Task directions
Return the listing exactly. Keep no pictures.

Record set

################

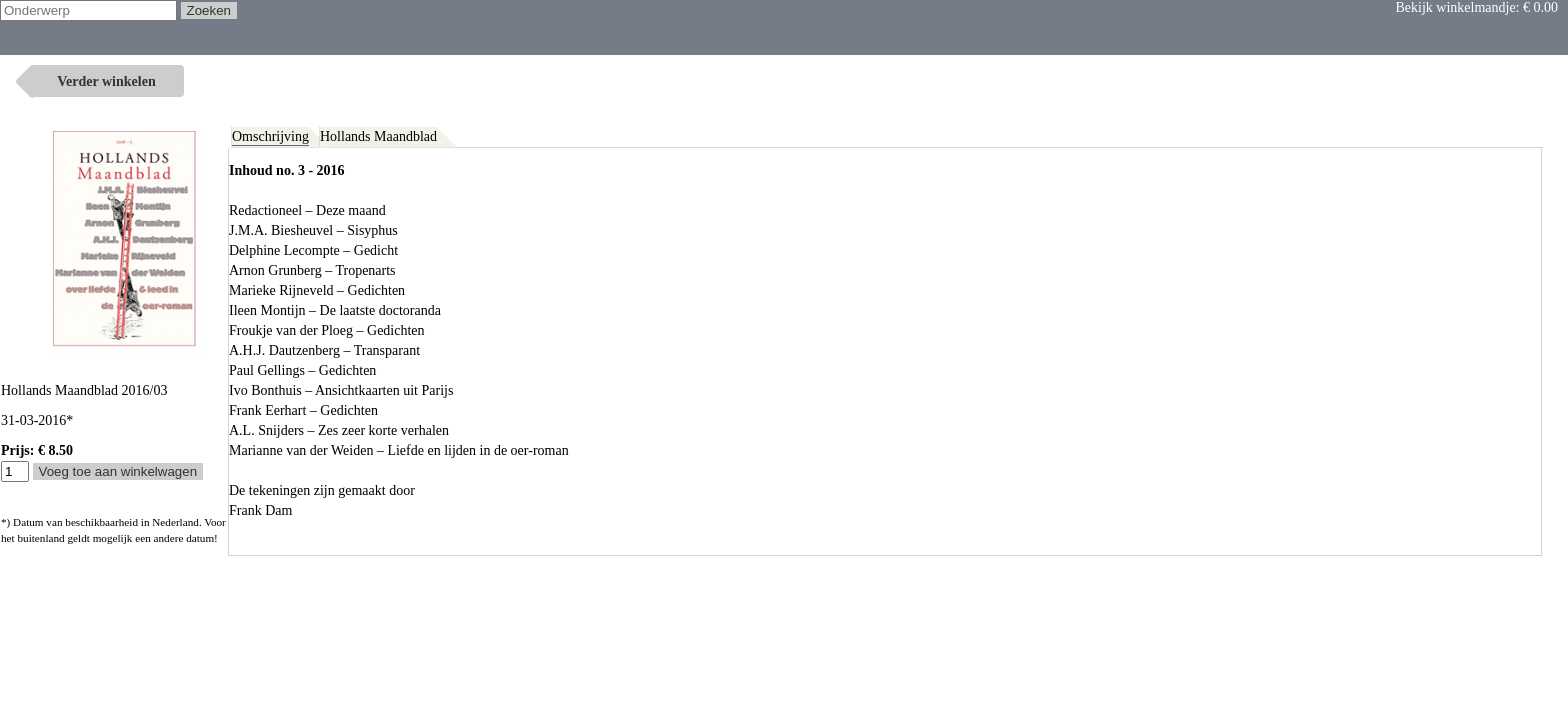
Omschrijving (270, 136)
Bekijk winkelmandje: (1476, 7)
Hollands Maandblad (378, 136)
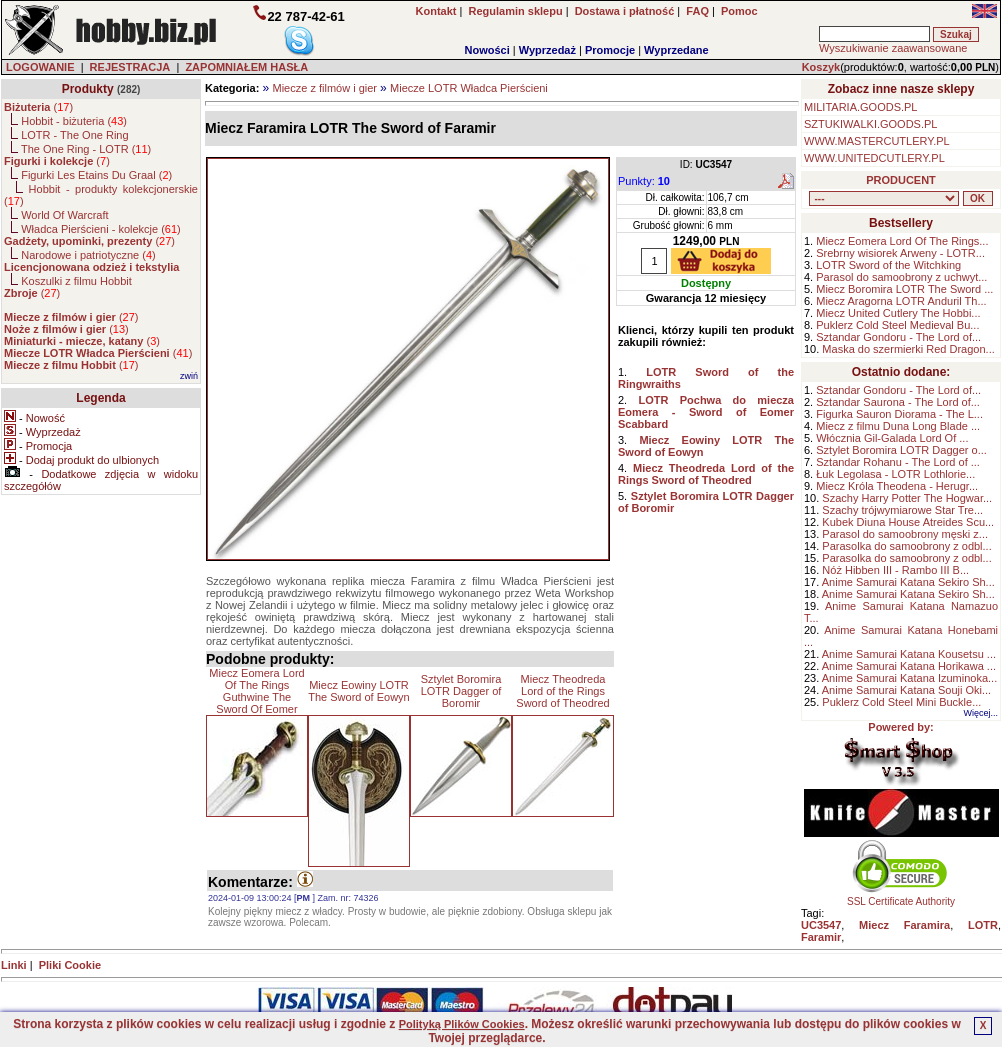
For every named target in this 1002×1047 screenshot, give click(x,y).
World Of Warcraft (64, 215)
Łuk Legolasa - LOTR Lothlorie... (895, 474)
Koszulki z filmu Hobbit (76, 281)
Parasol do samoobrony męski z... (905, 534)
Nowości (487, 50)
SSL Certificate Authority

################

Task answer
Omschrijving (270, 136)
Bekijk winkelmandje: (1476, 7)
Hollands Maandblad (378, 136)
For every named target in this 1002×1047 screenshot, give click(x,y).
World Of Warcraft (64, 215)
Łuk Legolasa - LOTR Lothlorie... (895, 474)
Koszulki z filmu Hobbit (76, 281)
Parasol do samoobrony męski z... (905, 534)
Nowości (487, 50)
SSL Certificate Authority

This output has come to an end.